You're in the Yokohoma art museum, hands in your pockets and browsing mindlessly through the rows of paintings. A mix of foreign and local paintings, a section in construction for a rising-artist, a large semi-circle room with three paintings and a single bench.

You take a seat awkwardly on the bench.

You can hear the chatter of excited duos on dates, a class of art students displeased at crooked line of sorts, a group of children pinching each other under the flared dress of their mothers. The trail that led back to you was smudged, bordered off, salted: you are at the end now and no one seemed keen enough to follow you. Every few breaths you glance to each side, eyes scanning the delicate paintings hung on the wall. For anything human: a receipt, a torn button, a discarded wrapper of a snack.

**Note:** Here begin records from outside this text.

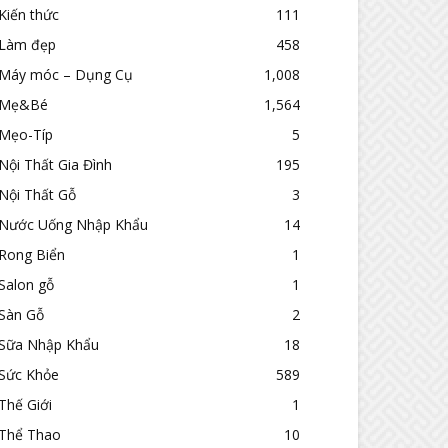
Kiến thức
111
Làm đẹp
458
Máy móc – Dụng Cụ
1,008
Mẹ&Bé
1,564
Mẹo-Típ
5
Nội Thất Gia Đình
195
Nội Thất Gỗ
3
Nước Uống Nhập Khẩu
14
Rong Biển
1
Salon gỗ
1
Sàn Gỗ
2
Sữa Nhập Khẩu
18
Sức Khỏe
589
Thế Giới
1
Thể Thao
10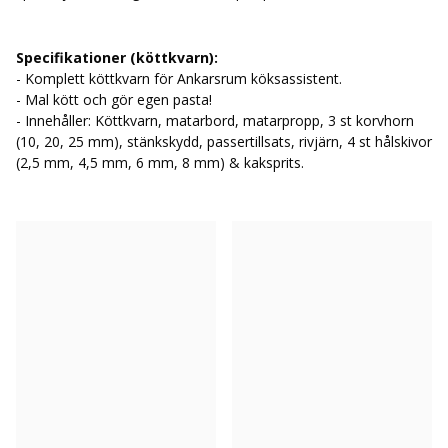
Specifikationer (köttkvarn):
- Komplett köttkvarn för Ankarsrum köksassistent.
- Mal kött och gör egen pasta!
- Innehåller: Köttkvarn, matarbord, matarpropp, 3 st korvhorn
(10, 20, 25 mm), stänkskydd, passertillsats, rivjärn, 4 st hålskivor
(2,5 mm, 4,5 mm, 6 mm, 8 mm) & kaksprits.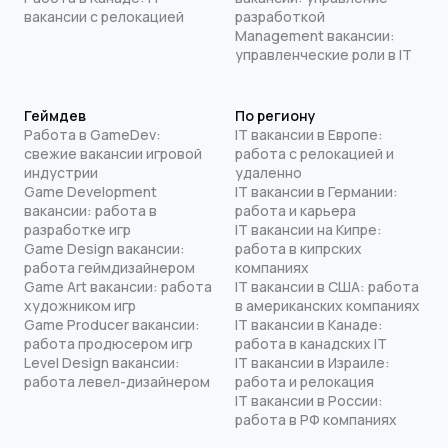
вакансии с релокацией
разработкой
Management вакансии:
управленческие роли в IT
Геймдев
По региону
Работа в GameDev:
IT вакансии в Европе:
свежие вакансии игровой
работа с релокацией и
индустрии
удаленно
Game Development
IT вакансии в Германии:
вакансии: работа в
работа и карьера
разработке игр
IT вакансии на Кипре:
Game Design вакансии:
работа в кипрских
работа геймдизайнером
компаниях
Game Art вакансии: работа
IT вакансии в США: работа
художником игр
в американских компаниях
Game Producer вакансии:
IT вакансии в Канаде:
работа продюсером игр
работа в канадских IT
Level Design вакансии:
IT вакансии в Израиле:
работа левел-дизайнером
работа и релокация
IT вакансии в России:
работа в РФ компаниях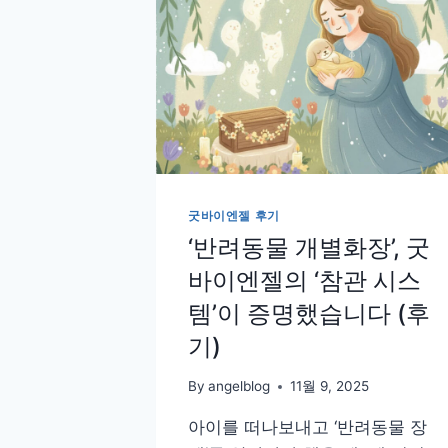
굿바이엔젤 후기
‘반려동물 개별화장’, 굿
바이엔젤의 ‘참관 시스
템’이 증명했습니다 (후
기)
By
angelblog
11월 9, 2025
아이를 떠나보내고 ‘반려동물 장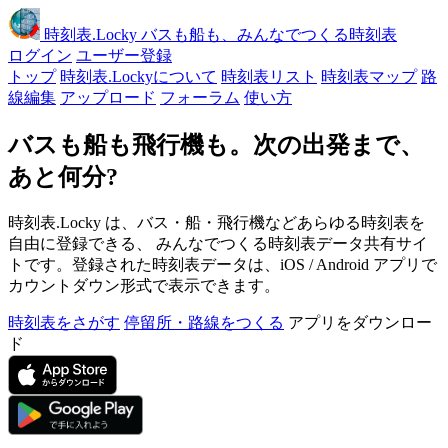
時刻表
.Locky
バスも船も、みんなでつくる時刻表
ログイン
ユーザー登録
トップ
時刻表.Lockyについて
時刻表リスト
時刻表マップ
路
線編集
アップロード
フォーラム
使い方
バスも船も飛行機も。次の出発まで、
あと何分?
時刻表.Locky は、バス・船・飛行機などあらゆる時刻表を
自由に登録できる、 みんなでつくる時刻表データ共有サイ
トです。登録された時刻表データは、iOS / Android アプリで
カウントダウン形式で表示できます。
時刻表をさがす
停留所・路線をつくる
アプリをダウンロー
ド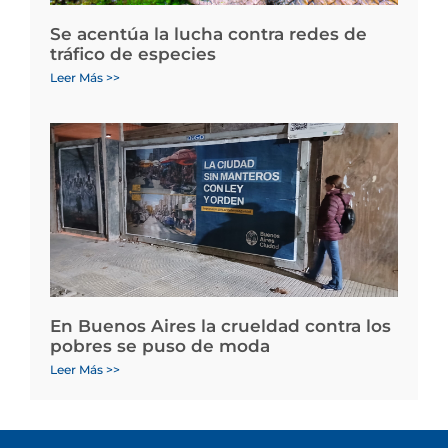
Se acentúa la lucha contra redes de
tráfico de especies
Leer Más >>
En Buenos Aires la crueldad contra los
pobres se puso de moda
Leer Más >>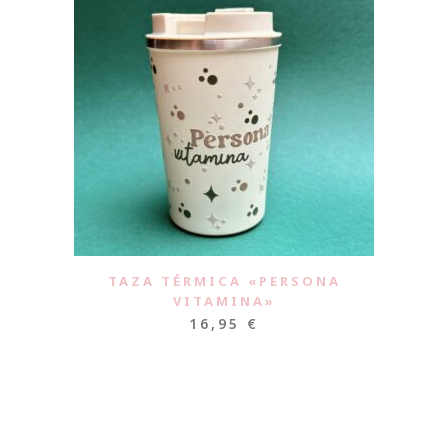
TAZA TÉRMICA «PERSONA
VITAMINA»
16,95
€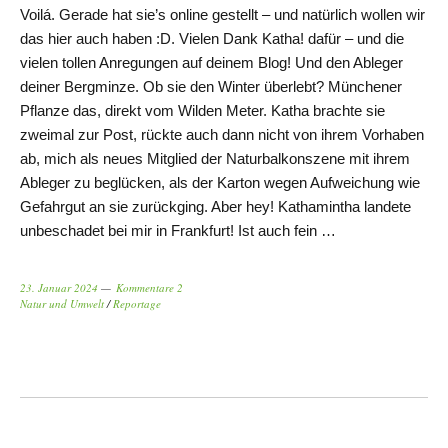
Voilá. Gerade hat sie’s online gestellt – und natürlich wollen wir
das hier auch haben :D. Vielen Dank Katha! dafür – und die
vielen tollen Anregungen auf deinem Blog! Und den Ableger
deiner Bergminze. Ob sie den Winter überlebt? Münchener
Pflanze das, direkt vom Wilden Meter. Katha brachte sie
zweimal zur Post, rückte auch dann nicht von ihrem Vorhaben
ab, mich als neues Mitglied der Naturbalkonszene mit ihrem
Ableger zu beglücken, als der Karton wegen Aufweichung wie
Gefahrgut an sie zurückging. Aber hey! Kathamintha landete
unbeschadet bei mir in Frankfurt! Ist auch fein …
23. Januar 2024
Kommentare 2
Natur und Umwelt
/
Reportage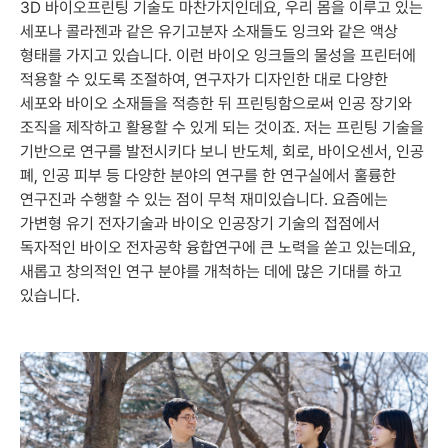
3D 바이오프린팅 기술도 마찬가지인데요, 우리 몸을 이루고 있는
세포나 콜라젠과 같은 유기고분자 소재들도 잉크와 같은 액상
형태를 가지고 있습니다. 이런 바이오 잉크들의 물성을 프린터에
적용할 수 있도록 조절하여, 연구자가 디자인한 대로 다양한
세포와 바이오 소재들을 적층한 뒤 프린팅함으로써 인공 장기와
조직을 제작하고 활용할 수 있게 되는 것이죠. 저는 프린팅 기술을
기반으로 연구를 발전시키다 보니 반도체, 회로, 바이오센서, 인공
폐, 인공 피부 등 다양한 분야의 연구를 한 연구실에서 훌륭한
연구진과 수행할 수 있는 점이 무척 재미있습니다. 요즘에는
가변형 유기 전자기술과 바이오 인공장기 기술의 접점에서
독자적인 바이오 전자공학 융합연구에 큰 노력을 쏟고 있는데요,
새롭고 창의적인 연구 분야를 개척하는 데에 많은 기대를 하고
있습니다.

The cushion next to you dips.

"I didn't take you as an art enthusiast," The voice admits. One sniff of the cologne immediately warned you. You blink.

"Nor did I," you say. "Yet here I am."

The two of you sit in silence, staring straight ahead, unbothered by the distance between the both of you.

"You left more scars on me that I would have liked."

"How many did I put on you?"

"Two."

You snort.

"Tell me what you know about this painting," You ask. Dazai looks at where you were looking: A painting of a half-nude Goddess leaning towards a rock, her presence emanating a golden glow against the dark blackness of the cave; an eye peering at the viewer, a green snake circling her arm before its jaw unhinged just before her ear, a blurry, dark bird hovering over her head; she sat on a wave of colourful blankets, their design antique and so laden with precious stones it almost seemed God-like.

"The painter liked Femme Fatales," Was all Dazai said. You stare at the painting, then back at him.

"You didn't betray me to the police," You say with such a heavy tone that it sounded, to Dazai, like the rusty grunt of steel doors closing: a Mediaeval sound, concealing its torturous madness within. An Iron Maiden.

"I didn't," He says—and he's surprised at how he sounds surprised at that fact, as if it was some sort of definite course of action he should have taken; yet it never crossed his mind. "I didn't."

"Why?" You finally blurt out.

Dazai hums, leans backwards on the bench, his eyes never leaving the half-nude woman on the painting. The longer he stared at it the more it seemed like the woman was staring right back into him, into his essence, nodding at whatever biblical nonsense the Snake was saying into her ear. The Lilith narrative, the scar of before-Eve a precedent to womankind, a history recorded, the wound closed over, darkness from light. He takes a moment to reflect, untangling the tightly knotted ball in his chest, his eyes never straying away from the snake in her ear.

"I was afraid of telling the police," He begins. "It's very dangerous. Anyone who has survived from you will know. I am afraid," He then looks at you, the after-image of the Goddess burned into his retinas now projecting onto your face, before dissipating into swirls of blue and colours of not-yet colours: Phosphene from the absence of his heart. "Of people finding out about you. There's a danger in stirring people like you up—people like you are hidden under the thick depths of others, and to understand why you are means everyone else will have to place themselves into the void: and they will wring out blood. And people will see you as a scientific experiment—blood, pus, excitement, violence. I thought that because you had reached such a nothingness of your existence, you would effectively burn the people around you into replications of yourself."